PBS, Minnesota public TV station sue Trump over funding order


PBS and a public television station in rural Minnesota filed suit on Friday against President Trump over his executive order demanding that the Corporation for Public Broadcasting kill all funding for the network.

The suit alleges Trump’s order is unlawful, exceeding his authority as president and violating Constitutional protections of free speech because he has made clear he doesn’t like PBS’s news coverage and programming.

“This action challenges an uecedented presidential directive attacking PBS and its member stations… in a manner that will upend public television,” the lawsuit states.

PBS President and CEO Paula Kerger declined comment Friday.

In a statement, the network said, “After careful deliberation, PBS reached the conclusion that it was necessary to take legal action to safeguard public television’s editorial independence, and to protect the autonomy of PBS member stations.”

The White House did not immediately have a comment about the suit.

The two networks reject that characterization.

Beyond that, the lawsuit filed by PBS and Minnesota affiliate Lakeland PBS argues, “regardless of any policy disagreements over the role of public television, our Constitution and laws forbid the President from serving as the arbiter of the content of PBS’s programming, including by attempting to defund PBS.”
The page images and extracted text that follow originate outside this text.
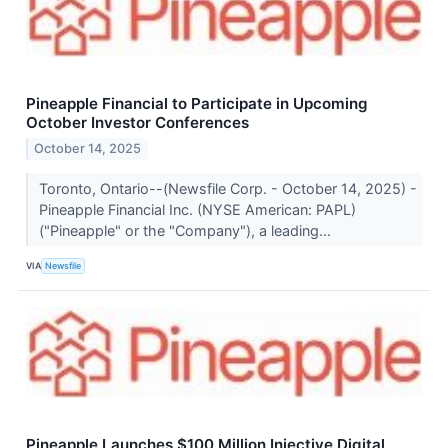
Pineapple Financial to Participate in Upcoming
October Investor Conferences
October 14, 2025
Toronto, Ontario--(Newsfile Corp. - October 14, 2025) -
Pineapple Financial Inc. (NYSE American: PAPL)
("Pineapple" or the "Company"), a leading...
VIA
Newsfile
Pineapple Launches $100 Million Injective Digital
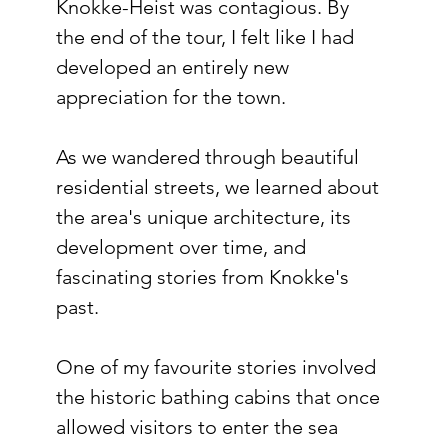
Knokke-Heist was contagious. By 
the end of the tour, I felt like I had 
developed an entirely new 
appreciation for the town.
As we wandered through beautiful 
residential streets, we learned about 
the area's unique architecture, its 
development over time, and 
fascinating stories from Knokke's 
past.
One of my favourite stories involved 
the historic bathing cabins that once 
allowed visitors to enter the sea 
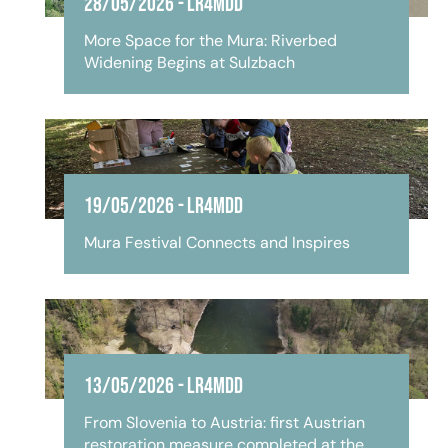
28/05/2026
-
LR4MDD
More Space for the Mura: Riverbed
Widening Begins at Sulzbach
19/05/2026
-
LR4MDD
Mura Festival Connects and Inspires
13/05/2026
-
LR4MDD
From Slovenia to Austria: first Austrian
restoration measure completed at the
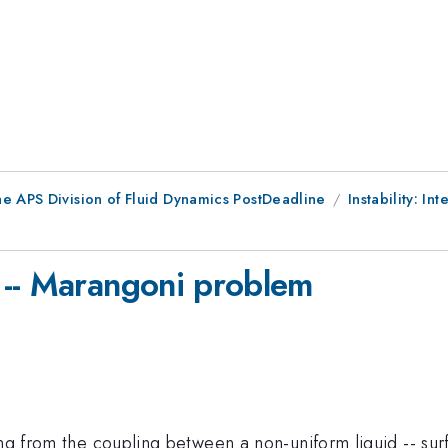
he APS Division of Fluid Dynamics PostDeadline
Instability: Int
 -- Marangoni problem
ting from the coupling between a non-uniform liquid -- s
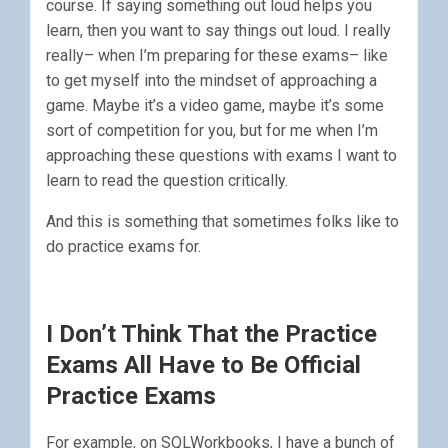
course. If saying something out loud helps you
learn, then you want to say things out loud. I really
really– when I’m preparing for these exams– like
to get myself into the mindset of approaching a
game. Maybe it’s a video game, maybe it’s some
sort of competition for you, but for me when I’m
approaching these questions with exams I want to
learn to read the question critically.
And this is something that sometimes folks like to
do practice exams for.
I Don’t Think That the Practice
Exams All Have to Be Official
Practice Exams
For example, on SQLWorkbooks, I have a bunch of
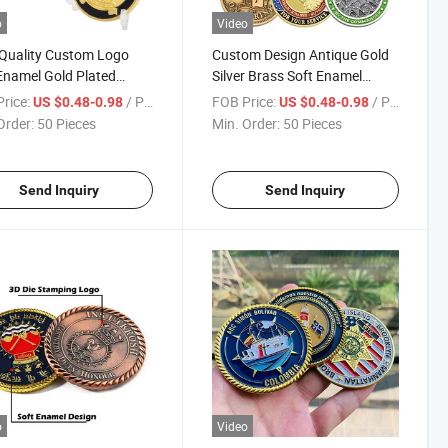
o
Video
Quality Custom Logo
Custom Design Antique Gold
Enamel Gold Plated
Silver Brass Soft Enamel
nir Coins for Gift
Metal Logo Challenge
rice:
/ Piece
FOB Price:
/ Piece
US $0.48-0.98
US $0.48-0.98
Souvenir Commemorative
Order:
50 Pieces
Min. Order:
50 Pieces
Coins
Send Inquiry
Send Inquiry
o
Video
PBS follows and CPB into court

The public television court filings say PBS would lose $81 million per year in federal grants and “a substantial portion” of the $227 million that public TV stations pay it in order to run programs that range from children’s shows to Ken Burns documentaries. A day after Trump issued his order, the U.S. Education Department cancelled a grant to CPB and PBS that paid for a major educational initiative – about $31 million annually.

Lakeland PBS, serves a region in Northern and central Minnesota that includes some of the state’s poorest counties and several tribal reservations. The station offers the only nightly television news program covering the region and offers curricular videos, lesson plans and other resources for local educators, according to the lawsuit.

While PBS member stations receive, on average, about 15% of funding directly from CPB, Lakeland PBS relies on federal grants from CPB for 37% of its annual revenues. It says that all of the money it pays PBS for programming and other services comes from those federal funds.

PBS shows make up more than half of Lakeland PBS’s lineup.

The lawsuit contends that Lakeland PBS does not have enough unrestricted funds simply to shift other money over to pay for the cost of PBS programs. And it says that financial support from local companies is declining, not increasing. Locally based philanthropic money has been hard to come by.

“Lakeland PBS cannot readily or affordably replace such content and services,” the lawsuit states. “The EO’s indirect funding bar thus poses an existential threat to Lakeland PBS, the only local source of television programming for hundreds of thousands of Minnesotans.”

The suit was filed by Akin Gump Strauss, a major Washington-based law firm.

Trump’s order, issued on May 1st, has been rejected by the board of the privately incorporated CPB, through which federal money allocated by Congress flows to public broadcasters, primarily local stations. CPB has not adopted the president’s decree. It is suing him over another executive order purporting to fire three of its five members.

Congress awaits request to claw back funds

According to House Speaker Mike Johnson and other lawmakers, Trump is intending to send a formal request to Congress in early June to rescind the $1.1 billion it has allocated for public broadcasting for the next two years.

That spending was approved by the Republican-led U.S. House and Senate earlier this year and signed into law by Trump. It’s unclear when the House and Senate will take up the measure, but Johnson recently mentioned the rescissions package as part of a focus on enacting more spending cuts. He vowed to “act quickly.”

Congress would have 45 days to approve the rescission request, once received, for it to take effect.